GDPとは「人口×その国の生産性」であるから、人口が減少する日本でも生産性を高めることができれば、GDPを大きくできる可能性がある。
一方で、日本経済のほとんどは個人消費が占めている。個人消費の源は、「賃金」だ。人口が減少する中で個人消費を維持しようと思ったら、一人ひとりの賃金を上げていくしかない。
しかし、日本では賃金水準が下がっているという現象がある。まず、日本の最低賃金は他の先進国と比べて驚くほど低い。そして、増加した非正規雇用と働く女性が最低賃金およびそれに近い水準で働いているケースが多いため、そのような現象が起きているのだ。
低い賃金は、生産性が増大しない理由のひとつでもあり、また、日本経済の根幹をなす個人消費も冷え込ませている。

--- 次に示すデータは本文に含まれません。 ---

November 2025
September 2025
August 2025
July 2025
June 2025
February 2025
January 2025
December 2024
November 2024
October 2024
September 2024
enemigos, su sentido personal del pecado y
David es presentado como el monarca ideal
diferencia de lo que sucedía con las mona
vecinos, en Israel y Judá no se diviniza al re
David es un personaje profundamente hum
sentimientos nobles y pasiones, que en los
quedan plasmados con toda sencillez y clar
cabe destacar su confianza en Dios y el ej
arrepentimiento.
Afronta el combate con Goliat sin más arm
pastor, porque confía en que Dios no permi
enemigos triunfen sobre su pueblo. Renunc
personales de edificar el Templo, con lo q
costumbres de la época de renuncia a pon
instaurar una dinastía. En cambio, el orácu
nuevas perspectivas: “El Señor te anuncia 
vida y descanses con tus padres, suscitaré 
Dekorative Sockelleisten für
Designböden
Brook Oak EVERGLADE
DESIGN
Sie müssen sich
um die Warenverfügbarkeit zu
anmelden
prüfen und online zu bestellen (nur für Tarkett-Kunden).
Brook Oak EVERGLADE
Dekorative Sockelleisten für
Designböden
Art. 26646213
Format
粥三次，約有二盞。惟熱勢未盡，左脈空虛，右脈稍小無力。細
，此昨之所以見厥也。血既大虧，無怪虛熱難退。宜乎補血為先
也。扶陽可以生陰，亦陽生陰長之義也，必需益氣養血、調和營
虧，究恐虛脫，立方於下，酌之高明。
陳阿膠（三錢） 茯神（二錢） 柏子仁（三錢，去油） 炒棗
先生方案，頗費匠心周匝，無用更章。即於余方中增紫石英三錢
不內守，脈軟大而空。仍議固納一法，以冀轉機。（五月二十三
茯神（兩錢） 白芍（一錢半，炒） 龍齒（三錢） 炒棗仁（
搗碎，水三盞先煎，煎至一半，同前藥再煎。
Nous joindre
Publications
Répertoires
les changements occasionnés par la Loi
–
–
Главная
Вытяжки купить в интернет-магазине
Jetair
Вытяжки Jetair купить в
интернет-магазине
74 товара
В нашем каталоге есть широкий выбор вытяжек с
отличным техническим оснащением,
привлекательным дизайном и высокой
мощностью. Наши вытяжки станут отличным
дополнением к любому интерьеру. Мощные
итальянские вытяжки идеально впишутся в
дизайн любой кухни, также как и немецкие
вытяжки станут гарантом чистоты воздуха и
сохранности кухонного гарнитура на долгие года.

だからこそ、日本の最低賃金を引き上げることは重要であり、それは生産性向上の原動力にもなるはずなのだ。
日本の「生産性向上」を阻んでいるものは何なのか。著者は、それは日本企業の99・7%を占め、日本経済を支えると言われてきた357万の「中小企業」なのだという。
一般に、生産性を改善する方策としては、女性活躍、最先端技術、AI、ロボット、社員教育などが挙げられる。しかし、たとえば女性活躍にしても、今まで女性の活躍が進んでいなかったことには根本的な原因や構造がある。企業の規模が大きくなり、人材マネジメントに余裕があるほど、女性の活躍は活発になる。ひるがえって、「中小規模が多い社会」は「女性が活躍しにくい社会」になる。
また、最先端技術の導入にしても、普及が阻まれてきた背景がある。企業の規模が小さければ、技術を買うお金もなく、買うつもりもなく、「効率の悪い方法でもやろうと思えばやれてしまう」。そのため、小さな企業が多ければ、最先端技術の普及が遅れてしまうのである。
こうして、生産性向上の方策が機能しない原因をたどっていくと、すべて「中小企業が多すぎる」ことに行きつく。つまり、人口増加による経済成長が期待できない日本が、生産性を向上していくためのグランドデザインの中核は、日本中の会社の規模を大きくしていくことなのである。
生産性以外の日本の経済的な評価を見てみると、人材評価は世界4位、国際競争力は5位である。しかし生産性は28位であり、労働者の給料も低く、生活水準も低い。
日本と生産性がそれほど変わらない国にイタリアとスペインがある。すると、イタリアとスペインと日本との間に、生産性に影響を及ぼす経済的な共通点があるのだろうか。